Both the original PedeInspector Python program and the new VisualScience Python program show their bias in their code. PedeInspector calls his program “fraudcatch” and ONLY searches for examples where the candidates lose votes. VisualScience calls his main routine “newFindFraud” and again only searches for places where votes are lost. It is in the nature of rounding numbers that sometimes the number will round down and sometimes the number will round up.

PedeInspector selected only the lines of data where President Trump “rounded down” and then added all of these numbers together, claiming that 900,000 votes had “disappeared.” His dramatic findings are being thrown around all over the Internet, but his own retractions are hardly mentioned. PedeInspector has repeatedly tried to point out that he does not know the accuracy of the data, did not have permission to use the data, and that he has made corrections to his analysis that are being ignored.

PedeRetraction

PedeRetraction2

Another amateur researcher at TheDonald pointed out that the raw data, in integer form, for every precinct is also available on The New York Times website, but it is much more difficult to find, as the file names include timestamps to the 1/1000ths of seconds, such as this file, which is an example precinct-by-precinct, county-by-county, integer votes cast in Pennsylvania file. For each “state-level” summary data entry, there is solid precinct level data that could be used to prove that in the vast majority of instances, rounding—rather than neglect, error or deceit—was the cause of the data. To locate this file, the analyst wrote a program that tested for the presence of file names by checking to see if there was a file whose name ended in “.000Z.json” then “.001Z.json” then “.002Z.json” – basically “rolling the numbers” until he found the actual raw data for a single instance of the Pennsylvania vote reporting.

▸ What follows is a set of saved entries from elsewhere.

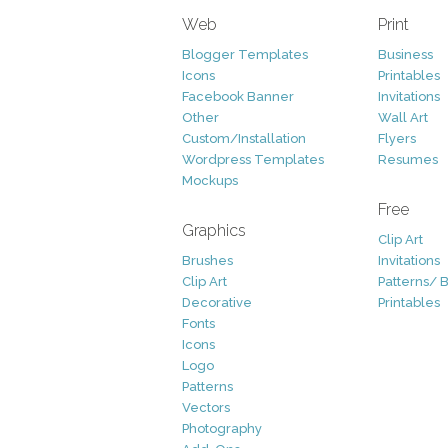
Web
Print
Blogger Templates
Business
Icons
Printables
Facebook Banner
Invitations
Other
Wall Art
Custom/Installation
Flyers
Wordpress Templates
Resumes
Mockups
Free
Graphics
Clip Art
Brushes
Invitations
Clip Art
Patterns/ 
Decorative
Printables
Fonts
Icons
Logo
Patterns
Vectors
Photography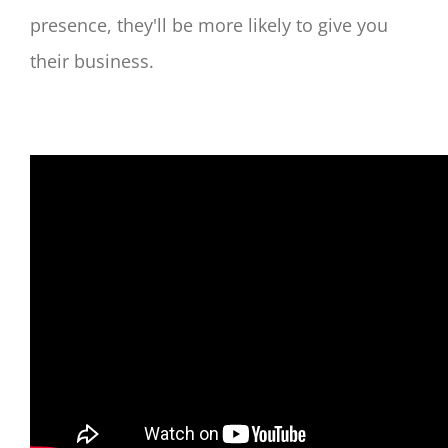
presence, they'll be more likely to give you
their business.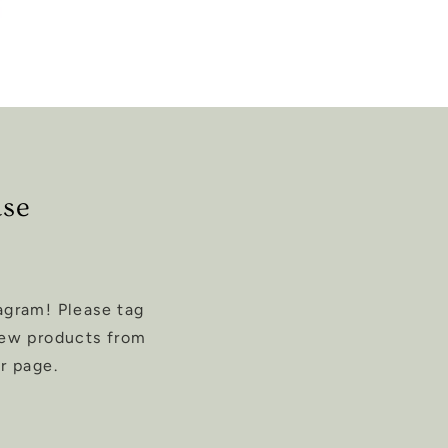
ase
agram! Please tag
new products from
r page.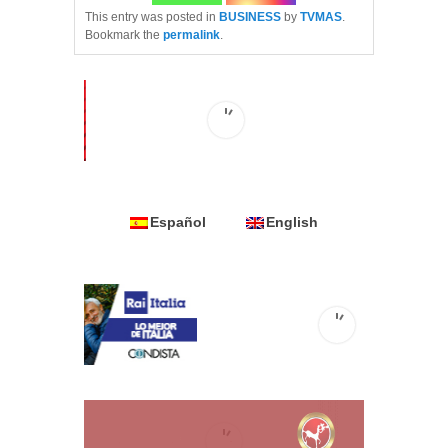
This entry was posted in
BUSINESS
by
TVMAS
.
Bookmark the
permalink
.
Español
English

To finalize this election and silence disinformation based on this data, it is urgent that Edison Research and/or The New York Times help explain the seeming discrepancies found by “PedeInspector” so that we can end the speculation and welcome and support the Biden Transition Team. This is the last “hanging chad” of the 2020 election, and it desperately needed to be addressed. We hope that in our comments here we have provided enough guidance for that process to be finalized and for the public to realize that the most dramatic claim of voter fraud is not supported by the numbers and is even doubted by its originator.

Gary Warner is the Director of Research in Computer Forensics at the University of Alabama at Birmingham (UAB).